An SUV tucked away in the shadows of the Philadelphia Convention Center's tunnel bears the ubiquitous logo for Google Maps, and mounted on top of the vehicle are two high-powered license plate reader cameras. To the average passerby, it might appear to be a Google street view vehicle.
Others, such as Matt Blaze, a University of Pennsylvania computer and information science professor, saw it for what it truly was: a crudely disguised tool for surveillance. Blaze tweeted a photo of the vehicle with the appropriate opening: "WTF?"
Blaze's baffled pronouncement is appropriate. Why would a government agency need to disguise a surveillance vehicle like this? And which agency believes it needs to do so?

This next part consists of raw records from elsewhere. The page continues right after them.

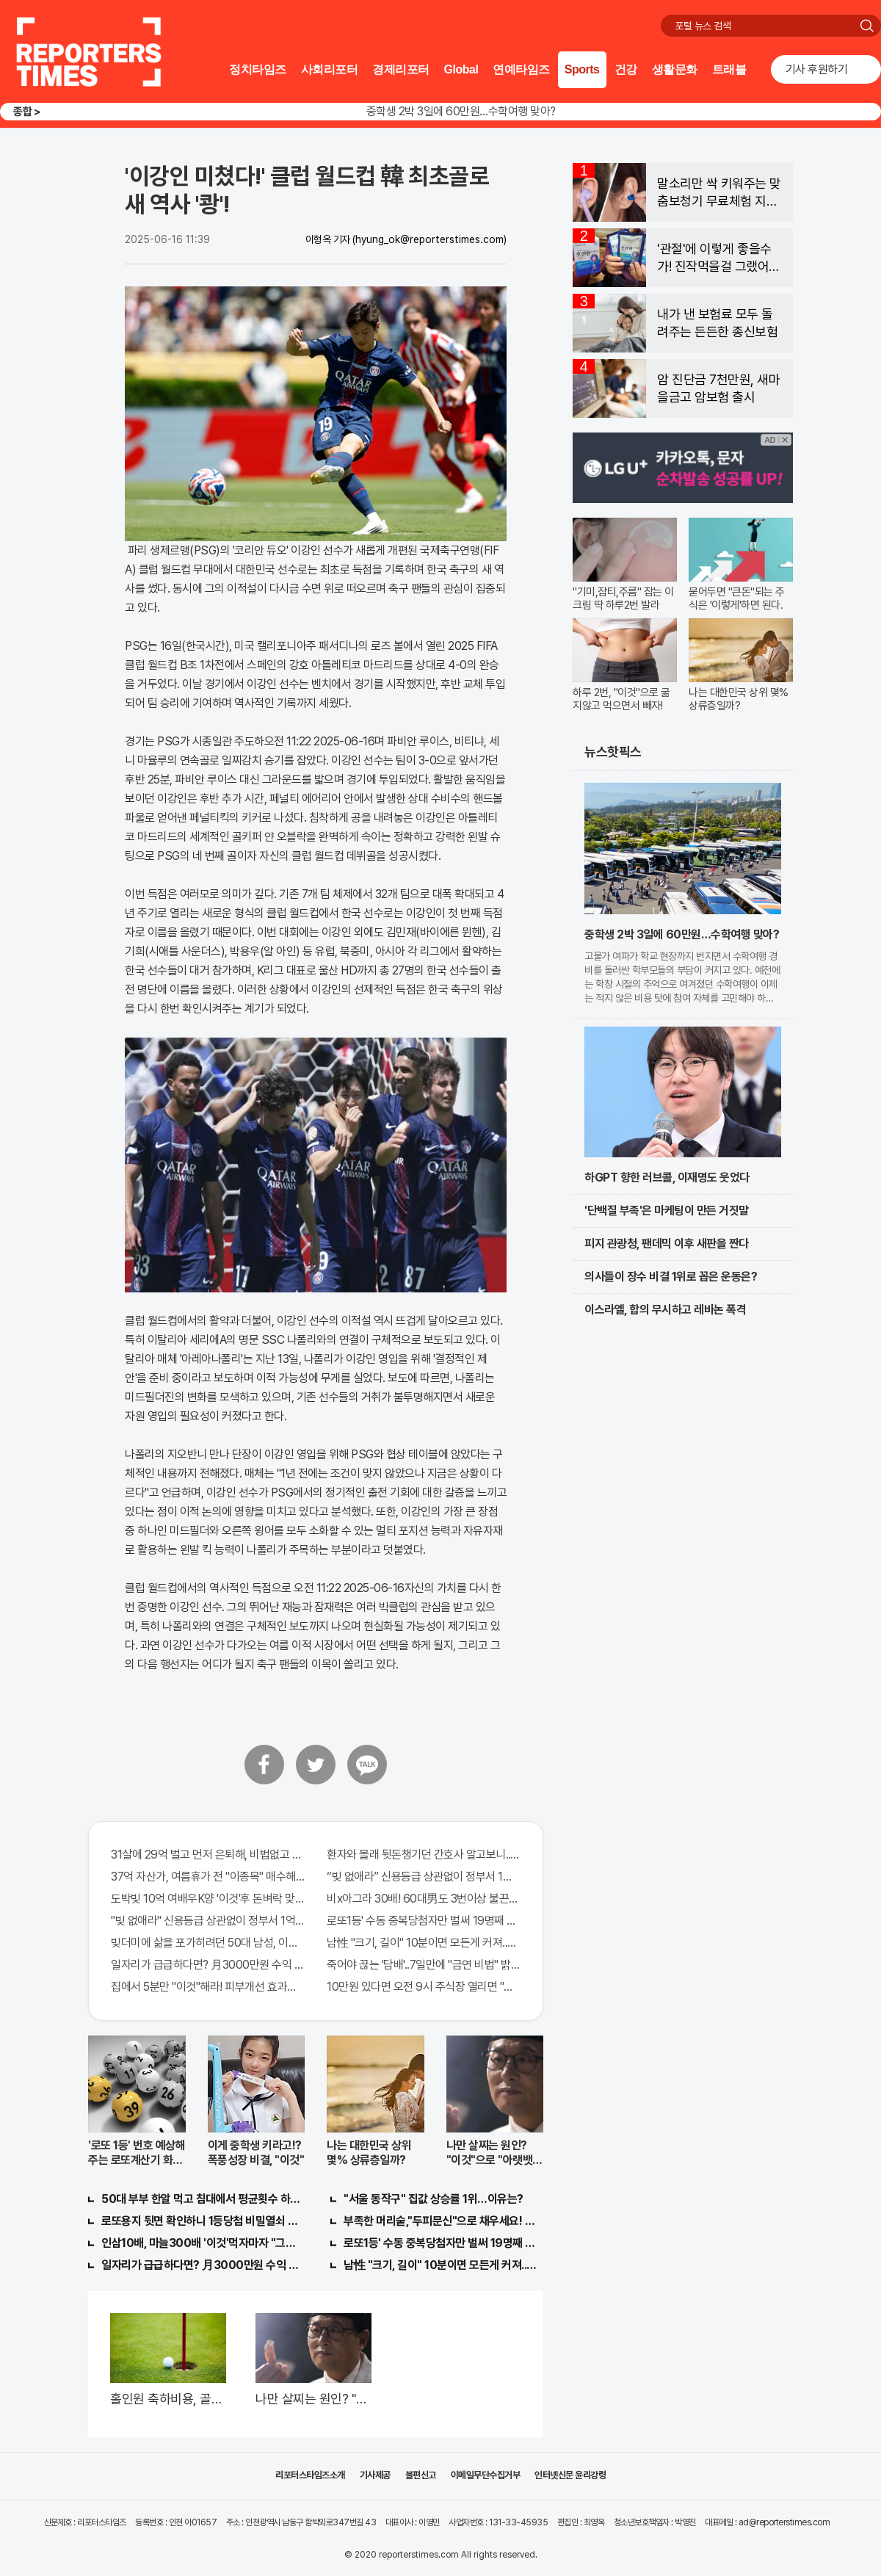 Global (461, 69)
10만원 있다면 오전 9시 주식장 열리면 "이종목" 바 (424, 1987)
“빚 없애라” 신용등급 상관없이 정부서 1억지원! (424, 1877)
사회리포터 (329, 69)
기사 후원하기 (817, 69)
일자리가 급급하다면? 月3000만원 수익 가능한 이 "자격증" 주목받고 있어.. (208, 1965)
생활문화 (674, 69)
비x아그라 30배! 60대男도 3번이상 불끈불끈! (424, 1899)
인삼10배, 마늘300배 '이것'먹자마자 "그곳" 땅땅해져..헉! (201, 2243)
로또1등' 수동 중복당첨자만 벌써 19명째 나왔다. (424, 1921)
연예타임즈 (521, 69)
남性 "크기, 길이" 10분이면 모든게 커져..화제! (424, 1943)
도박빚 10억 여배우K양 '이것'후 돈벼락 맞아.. (208, 1899)
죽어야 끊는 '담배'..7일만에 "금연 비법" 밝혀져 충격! (424, 1965)
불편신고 (420, 2475)
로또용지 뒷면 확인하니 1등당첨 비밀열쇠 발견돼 (201, 2221)
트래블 (729, 69)
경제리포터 (400, 69)
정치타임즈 (257, 69)
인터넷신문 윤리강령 (570, 2475)
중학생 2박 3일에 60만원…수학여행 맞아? (461, 111)
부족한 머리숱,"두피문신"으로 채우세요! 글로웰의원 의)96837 (443, 2221)
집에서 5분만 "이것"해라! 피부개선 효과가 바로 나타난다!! (208, 1987)
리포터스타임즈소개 (310, 2475)
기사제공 (375, 2475)
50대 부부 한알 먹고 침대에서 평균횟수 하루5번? (201, 2199)
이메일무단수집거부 (486, 2475)
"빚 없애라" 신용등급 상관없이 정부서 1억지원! (208, 1921)
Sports (582, 69)
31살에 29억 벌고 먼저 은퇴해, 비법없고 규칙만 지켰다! (208, 1855)
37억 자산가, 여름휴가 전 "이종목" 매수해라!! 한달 (208, 1877)
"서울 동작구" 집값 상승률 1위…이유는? (433, 2199)
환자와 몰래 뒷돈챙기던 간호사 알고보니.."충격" (424, 1855)
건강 (625, 69)
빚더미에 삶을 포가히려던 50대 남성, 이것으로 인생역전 (208, 1943)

A placard on the dashboard indicates that the SUV is registered with the Philadelphia Office of Fleet Management, which maintains city government's 6,316 vehicles, indicating that the vehicle is being used by a local agency.
Christopher Cocci, who serves as the city's fleet manager, and whose signature is on the document, says that the vehicle does not belong to the Pennsylvania State Police, which is known to use automated license plate recognition (ALPR), or the Philadelphia Parking Authority, a local agency that also utilizes ALPR. So whose surveillance truck is it?
"All city vehicles such as police, fire, streets etc.…are registered to the city. Quasi [public] agencies like PPA, Housing Authority, PGW and School District are registered to their respective agencies," fleet manager Christopher Cocci wrote in an email to Motherboard after reviewing photos of the vehicle. He also believes it to be connected to law enforcement activity.
Unless the Philadelphia Fire Department or Streets Department are using ALPR, this strongly suggests that the city's police department is trawling city streets under the auspices of Google while snapping thousands of license plate images per minute. That's very puzzling, because as of 2011, Philly police have been operating at least 10 mobile camera units and not hiding that fact.
The use of ALPR is controversial because of its ability to photograph thousands of license plate images per minute, and in doing so, warrantlessly track and store the average person's travel habits. In Philly, the police can retain this data for a full year, even though the vast majority of residents are not under investigation. Plate information captured and subsequently used for investigations can be stored indefinitely, according to a department directive.
So why this subterfuge? Two spokespersons with the Philadelphia Police Department were not immediately available for comment.
"We can confirm that this is not a Google Maps car, and that we are currently looking into the matter," Google spokesperson Susan Cadrecha wrote. When pressed, Cadrecha would not elaborate as to whether the company was concerned or angered that a local agency would be using a vehicle with powerful—and controversial—surveillance technology while masquerading as a street mapping car.
In a follow-up email, Cadrecha said: "We don't have any further comment at this time," but indicated that the company might have more to say as their inquiry continues.